The importance of organisational purpose

To thrive, an organisation needs to have a sense of purpose that's shared by everyone in it. But many don’t have this, leaving employees struggling to find a connection. Here, we explain how bringing purpose front and centre makes all the difference to an organisation. 

No purpose, no point

Organisational purpose and employee engagement are intrinsically linked, playing a big part in a workforce's productivity, passion, and drive. In many organisations, however, a distinct lack of meaning attributed to people's roles can leave them questioning if what they do even matters.

A lack of connection to the organisational purpose means employees don't fully understand the organisation's mission, what it stands for, or what it hopes to achieve in the future. As a result, they don't see what impact or positive changes their company is making.

So where's the motivation?

Moving purpose centre stage

For a workforce to feel proud of their job, they need an organisation's purpose to be clearly defined. Regardless of where an employee is in the organisational chart, whether they're back office or customer-facing, there should be a focus on what they do and how it fits into the bigger picture. The meaning of their day-to-day job needs to be spotlit and they need to see value in what they do.

We've identified three main factors that help drive purpose among employees and across an organisation.

1. Communicate the mission

Employees need to identify with the cause of an organisation. Having common goals and a shared vision is about understanding a company's culture and values; this is where the mission comes in.

A company's mission shouldn't be considered an HR exercise but an explicit part of its culture discussed at all levels between its people. It plays an essential part in uniting beliefs among employees, enabling them to identify with their company's meaningful work.

How a mission is communicated will vary from company to company. While it will undoubtedly form part of an Employee Value Proposition, the core narrative must be present across all messaging. It can become part of why people want to work for an organisation, something relatable that drives their pride, productivity, and engagement.

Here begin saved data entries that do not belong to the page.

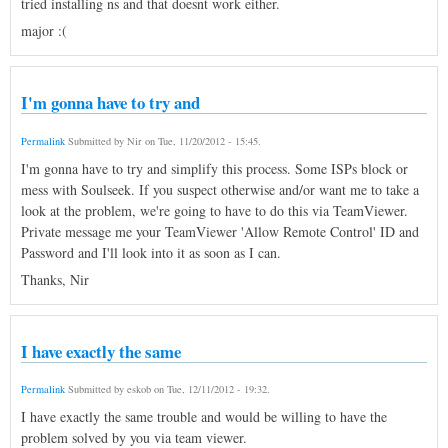
tried installing ns and that doesnt work either.
major :(
I'm gonna have to try and
Permalink
Submitted by
Nir
on
Tue, 11/20/2012 - 15:45
.
I'm gonna have to try and simplify this process. Some ISPs block or
mess with Soulseek. If you suspect otherwise and/or want me to take a
look at the problem, we're going to have to do this via TeamViewer.
Private message me your TeamViewer 'Allow Remote Control' ID and
Password and I'll look into it as soon as I can.
Thanks, Nir
I have exactly the same
Permalink
Submitted by
eskob
on
Tue, 12/11/2012 - 19:32
.
I have exactly the same trouble and would be willing to have the
problem solved by you via team viewer.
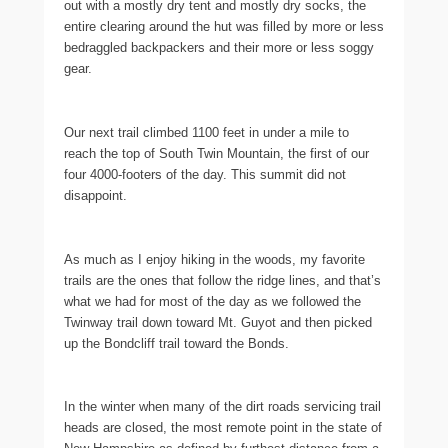
out with a mostly dry tent and mostly dry socks, the
entire clearing around the hut was filled by more or less
bedraggled backpackers and their more or less soggy
gear.
Our next trail climbed 1100 feet in under a mile to
reach the top of South Twin Mountain, the first of our
four 4000-footers of the day. This summit did not
disappoint.
As much as I enjoy hiking in the woods, my favorite
trails are the ones that follow the ridge lines, and that’s
what we had for most of the day as we followed the
Twinway trail down toward Mt. Guyot and then picked
up the Bondcliff trail toward the Bonds.
In the winter when many of the dirt roads servicing trail
heads are closed, the most remote point in the state of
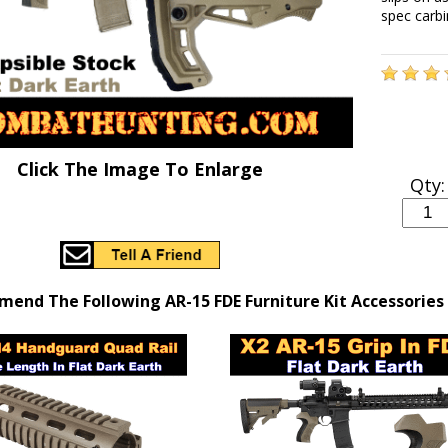
spec carb
Click The Image To Enlarge
Qty:
end The Following AR-15 FDE Furniture Kit Accessories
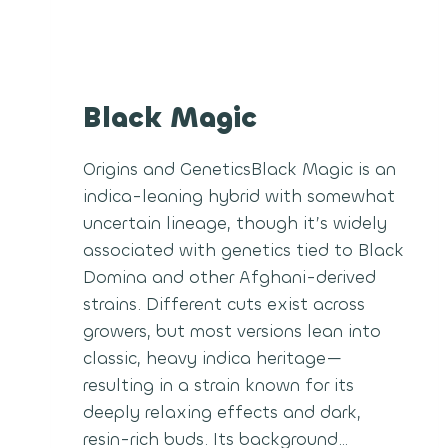
Black Magic
Origins and GeneticsBlack Magic is an
indica-leaning hybrid with somewhat
uncertain lineage, though it’s widely
associated with genetics tied to Black
Domina and other Afghani-derived
strains. Different cuts exist across
growers, but most versions lean into
classic, heavy indica heritage—
resulting in a strain known for its
deeply relaxing effects and dark,
resin-rich buds. Its background…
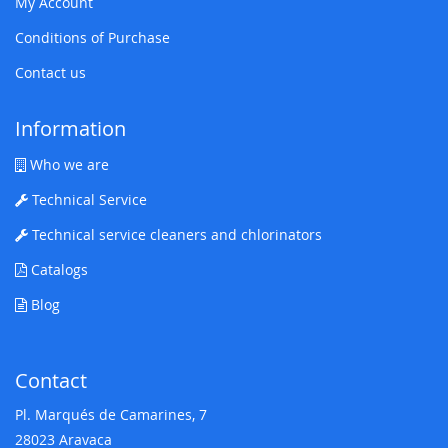
My Account
Conditions of Purchase
Contact us
Information
Who we are
Technical Service
Technical service cleaners and chlorinators
Catalogs
Blog
Contact
Pl. Marqués de Camarines, 7
28023 Aravaca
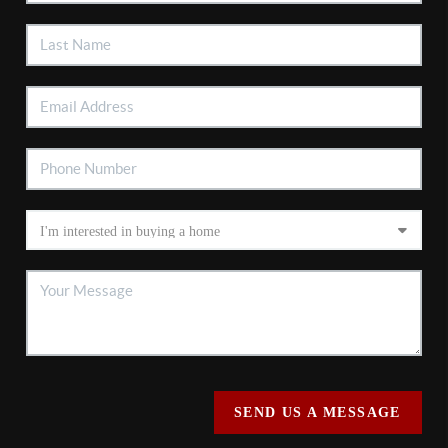
SEND US A MESSAGE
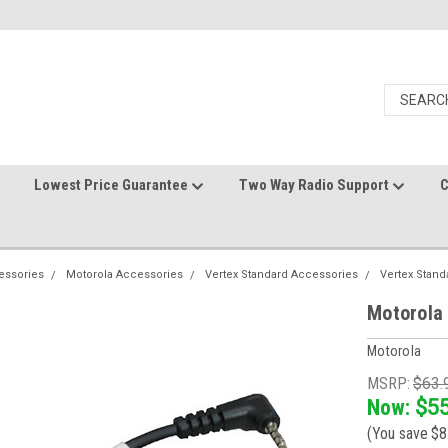
Lowest Price Guarantee
Two Way Radio Support
C
essories
Motorola Accessories
Vertex Standard Accessories
Vertex Stand
Motorola
Motorola
MSRP:
$63.
Now:
$55
(You save
$8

As Facebook’s employee research found, "When people are committed to the mission, their relationship with the company changes. Work is more than a job or a career—it becomes a calling." 

2. Recognise the human factor 

Establishing a more human-emotional connection with the purpose isn’t just about helping employees understand the impact of their day-to-day work. It's also about an organisation understanding their employees, what inspires them, and giving them a platform to express this openly.

While employees want to know their voices are valid and acknowledged, they also want to be aware of the broader decision-making processes beyond their departments and the corporate strategy. So open communication and information sharing are critical and are far more effective than a siloed approach.

It's also essential to take the time to understand employees' expectations of the company and whether it's met. Do they feel valued? If not, what can be done about it? How supportive is the organisation in acting on feedback from employees? Are they aware they're making a positive difference to the organisation?

Building these emotional connections can be achieved by connecting the dots between individuals and management. When a shared purpose joins a team of individuals, they can move together towards the same goals, strengthening a sense of belonging to the company's shared vision. And when individuals connect with their managers, more explicit goals can be set, with a more focused output.

3. Lead with purpose

While we know a clear sense of purpose among employees leads to higher engagement and commitment to the cause, the purpose risks just being words on a page without meaning. It's only useful having a purpose if it's articulated among employees and communicated clearly as part of a shared goal.

Leaders must help their people link what they do on an individual level and within a team, highlighting how it impacts the excellent work a company is doing. They should cultivate purpose, putting it at the centre of any employee engagement strategy, driving it into their organisation's culture.

Happiness from within

While many companies have tapped into the importance of employee engagement and its link to heightened productivity and better performance – for its people and the organisation – it’s not just about creating a fleeting feeling of satisfaction for employees through financial perks, autonomy, or a supportive manager.

Instead, it's about creating an organisation's purpose laced into a vision of the future, shared by all, and at the core of every interaction. Employees can connect to this shared purpose and be proud of their organisation. Not only that, but they are far more likely to be happier at work. And happier employees equal better commercial performance and healthy workplace culture.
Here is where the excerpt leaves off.